TASK INSTRUCTIONS:
The records must be duplicated exactly, with every picture left out.

[Extracted page text data]

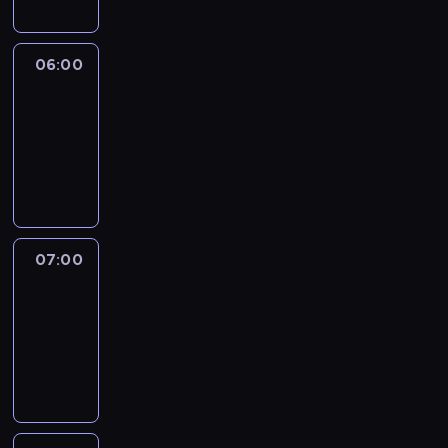
06:00
CNN
Newsroom
06:00
-
07:00
program
informacyjny
07:00
CNN
Newsroom
07:00
-
07:45
program
informacyjny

RESULT OF THIS EXERCISE:
06:00
CNN
Newsroom
06:00
-
07:00
program
informacyjny
07:00
CNN
Newsroom
07:00
-
07:45
program
informacyjny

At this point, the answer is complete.